Handwritten Digit Recognition - Part 2 (Going Deeper)
So in the previous part I described the very simple first attempt at using neural nets to perform handwritten digit recognition. In this part (in no particular order) I’ll describe some of the variations I tried, improvements I discovered, and lessons learned.
Tanh Activation Function
In the first few versions of the code, I was using the logistic function as the hidden (and output) layer activation function. This turns out is far from optimal. The hyperbolic tangent (or tanh) function is another function that has a “sigmoid” shape, but turns out to have nicer properties when it comes to backpropagating a loss gradient through a feed-forward neural net. One of the reasons is that it tends to have a larger gradient as compared to the logistic function (1-x*x
vs x - x*x
where x is the value of the function). Switching to the tanh function improved the performance of the neural net by good amount.
Softmax Output Layer
Initially I used the logistic function (outputting values in the range [0..1]

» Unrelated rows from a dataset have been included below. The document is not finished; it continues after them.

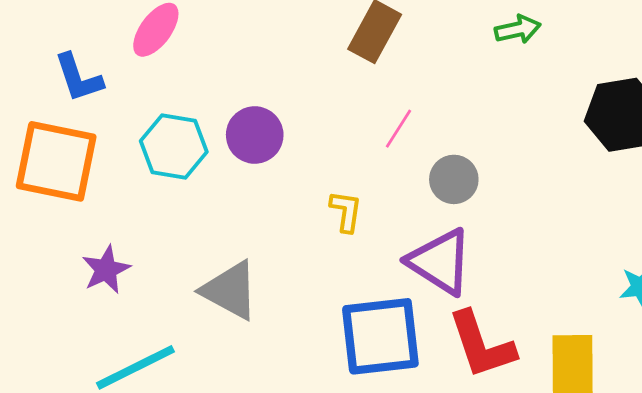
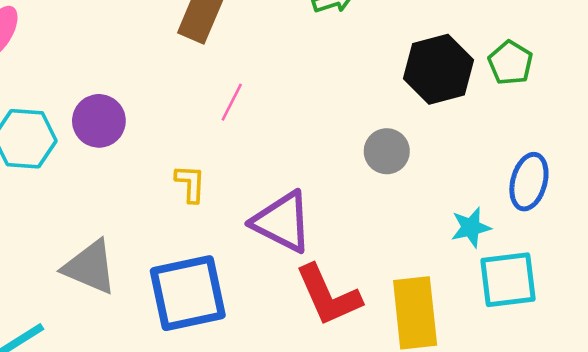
gray circle: (454, 179) -> (387, 151), moved
blue square: (380, 336) -> (188, 293), moved

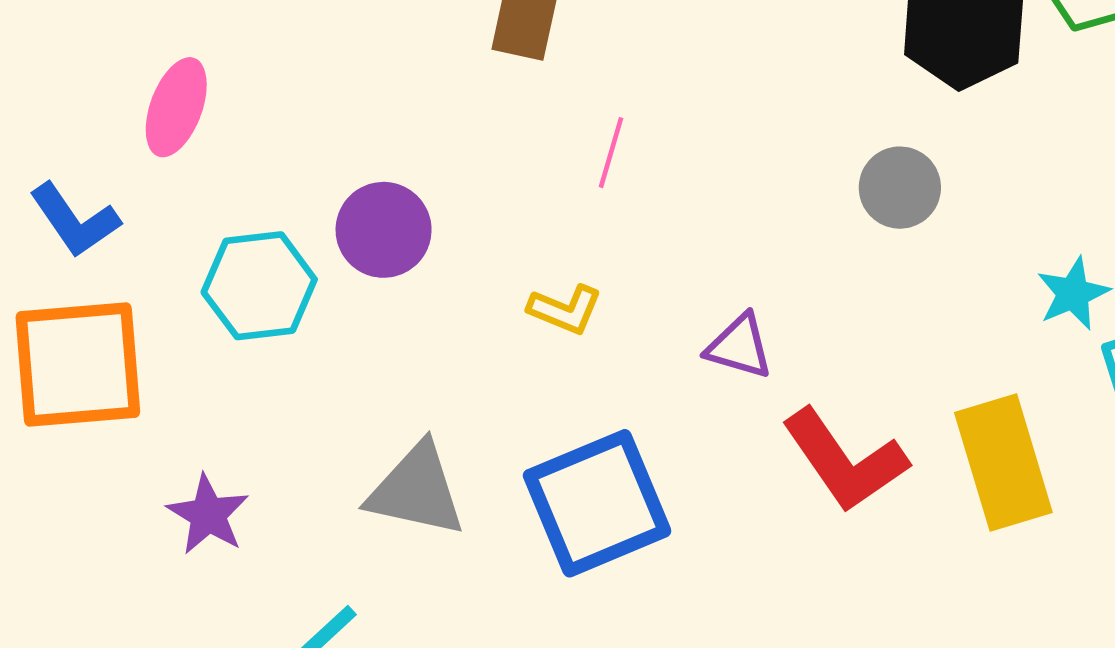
yellow L-shape: (190, 183) -> (565, 310), turned 120
purple triangle: (282, 222) -> (739, 346), size x0.6

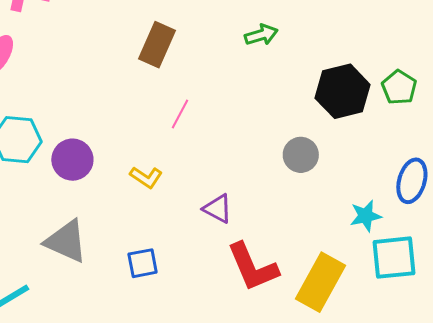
purple circle: (384, 230) -> (72, 160), moved
yellow rectangle: (1003, 462) -> (321, 282), turned 34
blue square: (597, 503) -> (143, 263), size x0.5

) in the output layer, and would take the largest activation value of the 10 nodes as the result digit. This works ok, but is not strictly speaking the right way to approach this problem. The task is classifying an image into 1 of 10 classes. What we really want as the output is a probability distribution across the 10 classes, which a logistic output layer does not give you. The Softmax function is actually what we want in the output layer in this instance. This has two benefits, one is that the output can be interpreted as a proper probability distribution (which may be useful downstream in a wider system), and two is that the gradient signal from the loss function is much better, resulting in faster training of the network. Switching to a softmax output layer resulted in about 0.3% reduction in the error rate (which was about a 20-30% relative improvement), but more importantly a much faster training time.
Gradient Descent Policy
In the initial versions of my neural network I was using a “hand rolled” gradient descent policy, using a mix of things like Nesterov momentum, per-weight learning rate scaling, adaptive global learning rate, etc. This wasn’t such a great idea in retrospect as I ended up wasting a fair bit of time tweaking various parameters, having the learning rate too high and blowing out the weight updates, or too low and taking too long, etc. At some point I grew frustrated and implemented the Adam algorithm, which comes with a nice set of “recommended” parameters and this ended up working very well.
Dropout Regularization
Regularization refers to the measures taken to prevent a classifier from over-fitting the training dataset and performing poorly as a result on the test set. I found that my network was suffering from over-fitting in some instances as it ran past a threshold number of iterations of gradient descent. Common solutions include L1 and L2 regularization, which put a cost on the magnitude of the weights. A more recent method specific to neural networks is dropout regularization which basically makes every node during training behave stochastically. During training, every node will be “turned off” with some probability, which discourages co-dependence between different signals, and simulates an ensemble of classifiers. This actually turned out to be both very simple to implement and very effective. It is important to note that during testing of the network, the nodes are not dropped out.
Autoencoder Pre-training
One of the problems with neural networks with several hidden layers is that, although its representative power increases, it becomes harder to train. One of the proposed solutions to this is to start the gradient descent training from a good starting point, as opposed to simply using randomly initialised weights. One idea is to pre-train individual hidden layers as autoencoders.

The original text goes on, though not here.